We are a fast-growing, dynamic company with a vibrant startup culture. Our deeply technical and creative team is dedicated to developing groundbreaking technologies that bring new ways of seeing and sensing to billions of people. We foster a workplace that values autonomy, encourages innovation, and supports career growth, giving you the opportunity to take ownership of impactful projects and grow with us.

What We Offer

  • Based in downtown Boston near TD Garden, Metalenz is conveniently located across the street from North Station.

  • Employee Assistance Program

  • Collaborative office space, flexible work schedule with hybrid and/or work-from-home arrangements for qualified positions.

  • Complimentary snacks and drinks, and occasionally lunch on-site.

  • Free gym and bike parking on-site.

  • Fun, energizing, highly collaborative environment in which each team member has the opportunity to make an impact.
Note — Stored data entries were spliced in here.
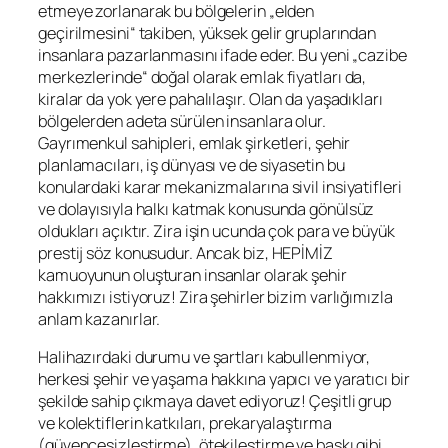
etmeye zorlanarak bu bölgelerin „elden
geçirilmesini“ takiben, yüksek gelir gruplarından
insanlara pazarlanmasını ifade eder. Bu yeni „cazibe
merkezlerinde“ doğal olarak emlak fiyatları da,
kiralar da yok yere pahalılaşır. Olan da yaşadıkları
bölgelerden adeta sürülen insanlara olur.
Gayrımenkul sahipleri, emlak şirketleri, şehir
planlamacıları, iş dünyası ve de siyasetin bu
konulardaki karar mekanizmalarına sivil insiyatifleri
ve dolayısıyla halkı katmak konusunda gönülsüz
oldukları açıktır. Zira işin ucunda çok para ve büyük
prestij söz konusudur. Ancak biz, HEPİMİZ
kamuoyunun oluşturan insanlar olarak şehir
hakkımızı istiyoruz! Zira şehirler bizim varlığımızla
anlam kazanırlar.
Halihazırdaki durumu ve şartları kabullenmiyor,
herkesi şehir ve yaşama hakkına yapıcı ve yaratıcı bir
şekilde sahip çıkmaya davet ediyoruz! Çeşitli grup
ve kolektiflerin katkıları, prekaryalaştırma
(güvencesizleştirme), ötekileştirme ve baskı gibi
The base compensation range for this position is $5,500 – $8,500 per month. Our compensation ranges are determined by role and experience level. The range reflects the minimum and maximum target for new hire salaries for the position in the noted geographic area. Within the range, individual pay is determined by additional factors, including job-related skills, experience, and relevant education or training.

Metalenz is committed to a diverse and inclusive workplace. Metalenz is an equal opportunity employer and does not discriminate based upon race, religion, color, national origin, sex (including pregnancy, childbirth, or related medical conditions), sexual orientation, gender, gender identity, gender expression, transgender status, sexual stereotypes, age, status as a protected veteran, status as an individual with a disability, or other applicable legally protected characteristics. We are committed to providing reasonable accommodations for candidates with disabilities in our recruiting process. If you need any assistance or accommodations due to a disability, please let your recruiter know.

To all recruitment agencies: Metalenz does not accept agency resumes. Please do not forward resumes to our employees. Metalenz is not responsible for any fees related to unsolicited resumes.